Morrel, que había dado de nuevo algunos pasos para alejarse, volvió, y pálido de alegría, el corazón palpitante de gozo, extendiendo al través de la valla sus dos manos hacia la joven:
—Valentina —dijo—, querida amiga, no me habéis de hablar así, o si no dejadme morir. ¿Por qué os he de deber a la violencia, si me amáis como yo os amo? Me obligáis a vivir por humanidad, eso es todo lo que hacéis; en tal caso prefiero morir.
—Después de todo —murmuró Valentina—, ¿quién me ama en el mundo? ¿Quién me ha consolado de todos mis dolores? ¿En quién reposan mis esperanzas? ¿En quién se fija mi extraviada vista? ¿Con quién se desahoga mi afligido corazón? En él, él, él, siempre él. Tienes razón, Maximiliano, lo seguiré; huiré de la casa paterna. ¡Oh, qué ingrata soy! —exclamó Valentina sollozando—. ¡Me olvidaba de mi abuelo Noirtier!
—No —dijo Maximiliano—, no le abandonarás; el señor de Noirtier ha parecido experimentar alguna simpatía hacia mí; y antes de huir se lo dirás todo; su consentimiento lo servirá de escudo, y una vez casados vendrá a vivir con nosotros: en lugar de un hijo tendrá dos. Tú me has dicho el modo con que os habláis, pues yo aprenderé pronto el tierno lenguaje de los signos, sí, Valentina. ¡Oh!, lo juro, en lugar de la desesperación que nos aguarda, le prometo la felicidad.
—¡Oh!, mira, Maximiliano, mira si es grande el poder que ejerces sobre mí, que me haces casi creer en lo que dices, a pesar de que es insensato, porque mi padre me maldecirá; le conozco bien, y sé que es inflexible, nunca perdonará. Así, pues, escúchame, Maximiliano: si por artificio, por súplicas, por un accidente, ¿qué sé yo?, en fin, si por un medio cualquiera puedo retrasar el casamiento, esperarás, ¿no es verdad?
—Sí, lo juro, como jures tú también que ese espantoso casamiento no se efectuará, y aunque lo arrastren delante del magistrado, delante del sacerdote, dirás que no.
—Te lo juro, Maximiliano; por lo más sagrado que hay para mí, por mi madre.
—Esperemos, pues —dijo Morrel.
—Sí, esperemos —dijo Valentina, que al oír esta palabra dio un suspiro de alivio—; ¡hay tantas cosas que pueden salvar a unos desgraciados como nosotros!

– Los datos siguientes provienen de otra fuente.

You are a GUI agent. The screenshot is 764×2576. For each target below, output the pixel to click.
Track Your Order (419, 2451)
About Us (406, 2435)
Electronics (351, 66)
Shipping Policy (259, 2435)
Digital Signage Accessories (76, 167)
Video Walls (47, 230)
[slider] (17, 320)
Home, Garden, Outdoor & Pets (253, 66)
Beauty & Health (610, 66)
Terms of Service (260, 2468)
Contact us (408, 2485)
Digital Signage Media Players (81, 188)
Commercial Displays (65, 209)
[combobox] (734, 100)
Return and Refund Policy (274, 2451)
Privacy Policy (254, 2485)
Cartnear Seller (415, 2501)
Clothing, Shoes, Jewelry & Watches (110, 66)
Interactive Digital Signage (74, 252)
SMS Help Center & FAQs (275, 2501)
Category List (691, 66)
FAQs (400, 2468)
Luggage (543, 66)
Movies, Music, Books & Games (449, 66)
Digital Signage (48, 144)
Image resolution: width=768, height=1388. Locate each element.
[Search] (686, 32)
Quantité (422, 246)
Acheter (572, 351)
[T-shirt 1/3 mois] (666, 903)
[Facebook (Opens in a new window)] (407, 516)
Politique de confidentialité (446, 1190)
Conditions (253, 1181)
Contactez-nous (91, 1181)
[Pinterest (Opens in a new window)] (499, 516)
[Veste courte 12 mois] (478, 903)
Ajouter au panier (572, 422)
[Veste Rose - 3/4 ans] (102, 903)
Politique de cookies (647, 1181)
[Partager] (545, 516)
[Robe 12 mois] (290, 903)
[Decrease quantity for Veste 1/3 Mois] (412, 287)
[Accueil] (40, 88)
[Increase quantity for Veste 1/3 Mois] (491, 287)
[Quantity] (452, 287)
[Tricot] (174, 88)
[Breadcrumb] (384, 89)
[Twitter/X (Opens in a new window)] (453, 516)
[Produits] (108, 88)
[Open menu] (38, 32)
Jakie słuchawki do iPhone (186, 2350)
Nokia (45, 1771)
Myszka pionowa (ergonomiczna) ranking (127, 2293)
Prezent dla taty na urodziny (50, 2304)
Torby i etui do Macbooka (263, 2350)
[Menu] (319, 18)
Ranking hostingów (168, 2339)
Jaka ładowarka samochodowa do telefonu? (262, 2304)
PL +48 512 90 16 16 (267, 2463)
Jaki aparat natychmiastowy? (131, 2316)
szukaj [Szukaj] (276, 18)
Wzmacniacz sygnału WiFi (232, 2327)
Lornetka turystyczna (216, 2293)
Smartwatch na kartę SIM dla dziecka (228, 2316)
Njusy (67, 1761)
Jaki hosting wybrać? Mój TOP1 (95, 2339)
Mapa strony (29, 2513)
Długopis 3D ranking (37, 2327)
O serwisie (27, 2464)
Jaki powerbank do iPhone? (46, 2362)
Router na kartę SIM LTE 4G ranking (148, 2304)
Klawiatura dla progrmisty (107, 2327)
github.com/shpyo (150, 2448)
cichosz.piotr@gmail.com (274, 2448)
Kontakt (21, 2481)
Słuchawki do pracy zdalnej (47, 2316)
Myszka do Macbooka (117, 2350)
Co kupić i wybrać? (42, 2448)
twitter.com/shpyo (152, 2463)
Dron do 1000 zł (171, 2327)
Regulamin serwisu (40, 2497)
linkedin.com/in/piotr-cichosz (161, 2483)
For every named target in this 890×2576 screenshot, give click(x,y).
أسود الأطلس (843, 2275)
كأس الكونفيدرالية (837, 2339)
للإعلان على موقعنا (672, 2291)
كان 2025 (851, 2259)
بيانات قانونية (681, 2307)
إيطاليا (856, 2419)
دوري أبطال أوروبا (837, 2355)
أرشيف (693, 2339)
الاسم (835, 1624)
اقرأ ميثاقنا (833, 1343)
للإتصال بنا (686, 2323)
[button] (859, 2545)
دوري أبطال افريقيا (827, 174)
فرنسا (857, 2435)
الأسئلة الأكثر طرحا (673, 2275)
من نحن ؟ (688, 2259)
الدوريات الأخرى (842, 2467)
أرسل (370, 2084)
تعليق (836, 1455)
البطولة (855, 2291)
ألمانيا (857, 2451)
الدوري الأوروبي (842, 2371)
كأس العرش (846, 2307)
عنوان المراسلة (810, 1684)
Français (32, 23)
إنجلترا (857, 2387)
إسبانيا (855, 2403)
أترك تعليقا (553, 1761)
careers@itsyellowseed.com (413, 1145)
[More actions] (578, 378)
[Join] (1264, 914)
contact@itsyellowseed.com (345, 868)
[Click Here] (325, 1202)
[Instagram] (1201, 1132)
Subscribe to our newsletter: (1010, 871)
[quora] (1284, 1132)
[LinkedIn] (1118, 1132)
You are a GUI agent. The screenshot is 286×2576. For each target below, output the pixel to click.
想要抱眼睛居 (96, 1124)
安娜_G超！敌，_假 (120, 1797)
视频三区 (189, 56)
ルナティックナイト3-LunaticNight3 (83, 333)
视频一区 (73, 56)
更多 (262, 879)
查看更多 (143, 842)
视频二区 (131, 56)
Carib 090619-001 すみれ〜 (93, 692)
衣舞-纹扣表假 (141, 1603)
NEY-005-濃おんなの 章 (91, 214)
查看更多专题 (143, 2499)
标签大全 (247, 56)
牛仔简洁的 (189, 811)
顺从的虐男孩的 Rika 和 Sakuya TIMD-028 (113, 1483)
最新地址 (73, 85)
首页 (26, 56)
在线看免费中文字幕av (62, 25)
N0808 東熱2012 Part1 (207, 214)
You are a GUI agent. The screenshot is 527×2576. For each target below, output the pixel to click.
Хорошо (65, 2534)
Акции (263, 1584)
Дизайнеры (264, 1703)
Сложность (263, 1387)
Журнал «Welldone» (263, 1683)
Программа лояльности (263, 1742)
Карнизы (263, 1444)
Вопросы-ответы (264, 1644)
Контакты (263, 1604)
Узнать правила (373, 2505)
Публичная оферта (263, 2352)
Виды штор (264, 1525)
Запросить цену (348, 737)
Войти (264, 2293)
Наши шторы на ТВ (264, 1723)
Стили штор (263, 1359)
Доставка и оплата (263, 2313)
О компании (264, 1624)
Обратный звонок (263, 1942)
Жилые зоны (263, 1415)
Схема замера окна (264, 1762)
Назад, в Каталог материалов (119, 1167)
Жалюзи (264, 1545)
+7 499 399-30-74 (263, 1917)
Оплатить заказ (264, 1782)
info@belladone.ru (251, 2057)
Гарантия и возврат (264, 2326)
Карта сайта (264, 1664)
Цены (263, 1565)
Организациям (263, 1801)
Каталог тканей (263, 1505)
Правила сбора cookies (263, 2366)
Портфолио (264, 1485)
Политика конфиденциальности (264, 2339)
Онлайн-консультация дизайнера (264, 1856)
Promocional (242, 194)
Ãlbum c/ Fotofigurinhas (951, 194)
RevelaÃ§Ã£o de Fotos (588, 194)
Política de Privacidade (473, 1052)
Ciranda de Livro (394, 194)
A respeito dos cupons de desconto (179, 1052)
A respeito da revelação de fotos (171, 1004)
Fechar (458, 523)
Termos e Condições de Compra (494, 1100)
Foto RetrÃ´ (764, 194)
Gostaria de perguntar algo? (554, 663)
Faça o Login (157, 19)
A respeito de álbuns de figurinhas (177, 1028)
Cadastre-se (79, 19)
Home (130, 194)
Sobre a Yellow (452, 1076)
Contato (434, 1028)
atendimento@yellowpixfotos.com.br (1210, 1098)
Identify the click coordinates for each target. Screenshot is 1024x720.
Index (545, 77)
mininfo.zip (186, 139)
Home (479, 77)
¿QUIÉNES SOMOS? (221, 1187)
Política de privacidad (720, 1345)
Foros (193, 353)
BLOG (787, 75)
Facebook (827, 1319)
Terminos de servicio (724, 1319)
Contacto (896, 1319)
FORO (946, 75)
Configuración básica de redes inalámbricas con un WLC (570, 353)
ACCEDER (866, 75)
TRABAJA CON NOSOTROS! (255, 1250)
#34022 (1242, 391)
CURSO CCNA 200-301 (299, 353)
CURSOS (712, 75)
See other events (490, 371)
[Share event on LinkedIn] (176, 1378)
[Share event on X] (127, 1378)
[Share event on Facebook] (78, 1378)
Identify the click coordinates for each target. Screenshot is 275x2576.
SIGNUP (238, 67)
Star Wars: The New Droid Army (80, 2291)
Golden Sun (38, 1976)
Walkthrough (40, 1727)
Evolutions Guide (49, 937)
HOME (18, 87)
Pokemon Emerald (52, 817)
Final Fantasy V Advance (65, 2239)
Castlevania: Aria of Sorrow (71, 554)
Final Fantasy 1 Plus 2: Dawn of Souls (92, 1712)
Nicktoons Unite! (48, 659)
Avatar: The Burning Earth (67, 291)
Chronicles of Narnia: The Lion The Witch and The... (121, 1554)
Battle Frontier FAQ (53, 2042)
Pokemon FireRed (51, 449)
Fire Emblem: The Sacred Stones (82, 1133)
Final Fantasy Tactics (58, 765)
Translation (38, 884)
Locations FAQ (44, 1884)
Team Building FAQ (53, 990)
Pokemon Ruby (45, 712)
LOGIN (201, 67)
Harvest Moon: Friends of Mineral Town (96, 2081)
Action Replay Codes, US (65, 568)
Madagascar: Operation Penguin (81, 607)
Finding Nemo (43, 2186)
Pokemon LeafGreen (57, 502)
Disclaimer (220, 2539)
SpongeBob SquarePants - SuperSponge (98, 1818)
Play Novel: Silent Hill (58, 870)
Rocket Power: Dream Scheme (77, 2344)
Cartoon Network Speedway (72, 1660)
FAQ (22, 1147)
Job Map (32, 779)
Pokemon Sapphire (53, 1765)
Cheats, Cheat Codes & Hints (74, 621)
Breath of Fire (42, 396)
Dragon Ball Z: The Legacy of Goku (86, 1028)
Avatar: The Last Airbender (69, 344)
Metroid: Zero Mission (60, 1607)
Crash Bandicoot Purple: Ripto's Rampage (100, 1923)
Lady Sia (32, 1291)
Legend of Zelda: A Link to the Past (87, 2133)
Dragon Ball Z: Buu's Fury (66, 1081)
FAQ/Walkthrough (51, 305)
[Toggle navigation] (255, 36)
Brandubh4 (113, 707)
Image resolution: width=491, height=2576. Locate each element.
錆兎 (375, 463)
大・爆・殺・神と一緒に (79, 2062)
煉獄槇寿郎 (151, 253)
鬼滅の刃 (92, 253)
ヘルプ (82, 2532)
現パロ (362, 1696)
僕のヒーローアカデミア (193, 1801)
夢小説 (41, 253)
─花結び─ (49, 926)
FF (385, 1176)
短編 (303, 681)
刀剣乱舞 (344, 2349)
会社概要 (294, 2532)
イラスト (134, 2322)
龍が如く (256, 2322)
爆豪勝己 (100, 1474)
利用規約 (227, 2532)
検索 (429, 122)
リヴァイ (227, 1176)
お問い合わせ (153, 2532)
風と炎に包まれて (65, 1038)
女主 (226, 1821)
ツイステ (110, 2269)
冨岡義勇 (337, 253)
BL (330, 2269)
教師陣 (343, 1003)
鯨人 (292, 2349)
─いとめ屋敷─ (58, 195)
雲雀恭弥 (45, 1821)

—En ti confío, Valentina —dijo Morrel—; todo lo que hagas estará bien; pero si son desgraciadas tus súplicas, si tu padre, si la señora de Saint-Merán exigen que el señor d’Epinay sea llamado mañana para firmar el contrato…
—Tienes mi palabra, Morrel.
—En lugar de firmar…
—Vendré a buscarte y huiremos; pero desde ahora hasta entonces no tentemos a Dios, Morrel; no nos veamos, ha sido un milagro que hasta ahora no nos hayan visto; si nos sorprendiesen, si supieran cómo nos vemos, no tendríamos ningún recurso.
—Es verdad, Valentina, ¿pero cómo sabré…?
—Por el notario señor Deschamps.
—Le conozco.
—Y por mí misma. Yo lo escribiré, créeme. ¡Dios mío! Bien sabes cuán odiosa me es a mí también esa boda.
—¡Bien!, ¡bien!, ¡gracias, mi adorada Valentina! —replicó Morrel—. Entonces ya está todo dicho; vengo aquí, subes a la valla y yo lo ayudo a saltar, un carruaje nos esperará a la puerta del cercado, subimos a él, lo conduzco a la casa de mi hermana; allí, desconocidos de todos o como quieras, tendremos valor, resistiremos, y no nos dejaremos degollar como el cordero que no se defiende sino con sus gemidos.
—Bien —dijo Valentina—; yo también lo diré, Maximiliano, que cuanto hagas está bien hecho.
—¡Oh!
—Pues bien, ¿estás contento de tu mujer? —dijo tristemente la joven.
—¡Mi querida Valentina, es tan poco decir que sí!
—Pues dilo siempre.
Valentina se había acercado, o más bien había acercado sus labios a la valla, y sus palabras y su perfumado aliento llegaban hasta los labios de Morrel, que iba acercando su boca al frío e inflexible cercado.
—Hasta la vista —dijo Valentina—, hasta la vista.